8351b but they are quite a bit smaller
They can actually cover up to 98% of your nearfield needs while main system will remain (If I get it right) a full-scale solution.
I'm not against Genelec, rather the opposite, and adding them as a second system (instead of exchange) is the best scenario IMO.
 
They can actually cover up to 98% of your nearfield needs while main system will remain (If I get it right) a full-scale solution.
I'm not against Genelec, rather the opposite, and adding them as a second system (instead of exchange) is the best scenario IMO.
Unfortunately that's not the scenario. I can demo the 8251b's but not keep them.
 
Unfortunately that's not the scenario. I can demo the 8251b's but not keep them.
Well, at least you will know if it's worth at all (and what's all the rave about). I doubt that bigger model will be another universe in comparison. So anyway it's a very good experience.
 
Hell yes
Best speakers I've ever heard
But it's a different experience than a tower speaker
Unless you'd add subs in the future
 
might need a little more distance than 6 feet for the integration to be perfect.
Thanks for that suggestion. I may be able to extend another foot to 7 feet. I hadn't considered that might make it integrate better.
 
Would you do it? Should I? I can't demo them unfortunately, so I appreciate any clues you can offer.

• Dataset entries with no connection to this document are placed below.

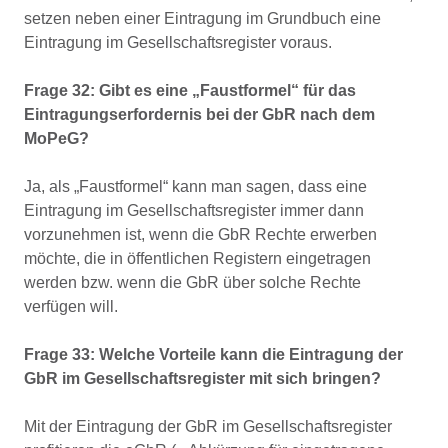
setzen neben einer Eintragung im Grundbuch eine
Eintragung im Gesellschaftsregister voraus.
Frage 32: Gibt es eine „Faustformel“ für das
Eintragungserfordernis bei der GbR nach dem
MoPeG?
Ja, als „Faustformel“ kann man sagen, dass eine
Eintragung im Gesellschaftsregister immer dann
vorzunehmen ist, wenn die GbR Rechte erwerben
möchte, die in öffentlichen Registern eingetragen
werden bzw. wenn die GbR über solche Rechte
verfügen will.
Frage 33: Welche Vorteile kann die Eintragung der
GbR im Gesellschaftsregister mit sich bringen?
Mit der Eintragung der GbR im Gesellschaftsregister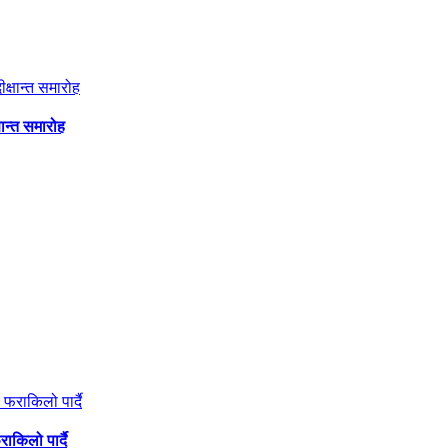
षान्त समारोह
ाकिलो पार्दै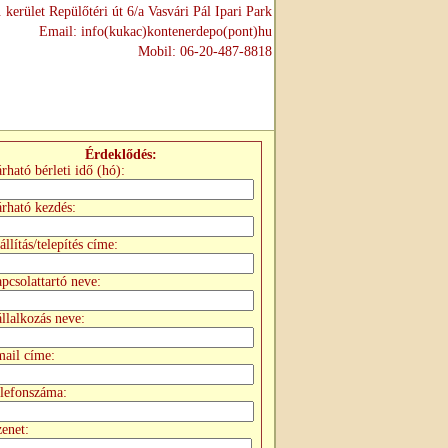
 kerület Repülőtéri út 6/a Vasvári Pál Ipari Park
Email: info(kukac)kontenerdepo(pont)hu
Mobil: 06-20-487-8818
Érdeklődés:
rható bérleti idő (hó):
rható kezdés:
állítás/telepítés címe:
pcsolattartó neve:
llalkozás neve:
ail címe:
lefonszáma:
enet: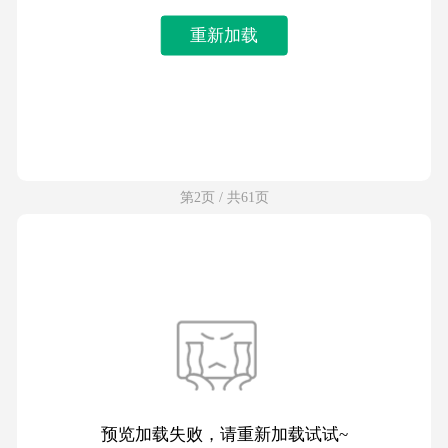
重新加载
第2页 / 共61页
预览加载失败，请重新加载试试~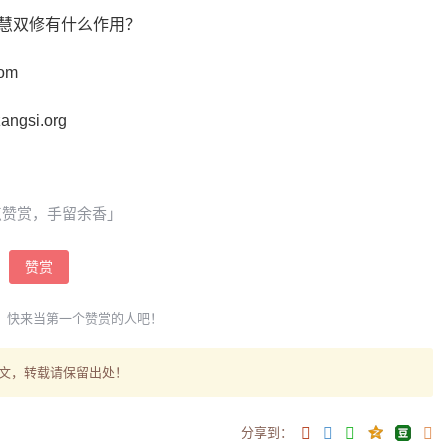
慧双修有什么作用？
com
gsi.org
点赞赏，手留余香」
赞赏
，快来当第一个赞赏的人吧！
文，转载请保留出处！
分享到：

I use REW, Diraclive and minidsp to time, balance and get a decent FR slope, despite some nasty square-room modes and a lot of reflecting glass.

Can you consider some acoustic treatment of the room before trading off your existing nice speakers?
 
Can you consider some acoustic treatment of the room before trading off your existing nice speakers?
No, room is set. Aside from a bad null at 70hz, I didn't think the room was an issue before.
 
Your situation is interesting to me. I wish more owners of Genelec speakers would see this thread and share their thoughts.


@Pearljam5000 can you describe the difference?
It's hard to describe
But the sound is more "focused" I guess
It may sound a bit smaller than big floor standers but the clarity, detail and everything else makes up for it
I guess that if you add subs they would sound much closer to a floor stander.
 
It may sound a bit smaller than big floor standers but the clarity, detail and everything else makes up for it
IMO, whether the trade-off is worth it or not is highly dependent on personal taste, the type of music one is listening to, and what sort of experience one expects from that listening.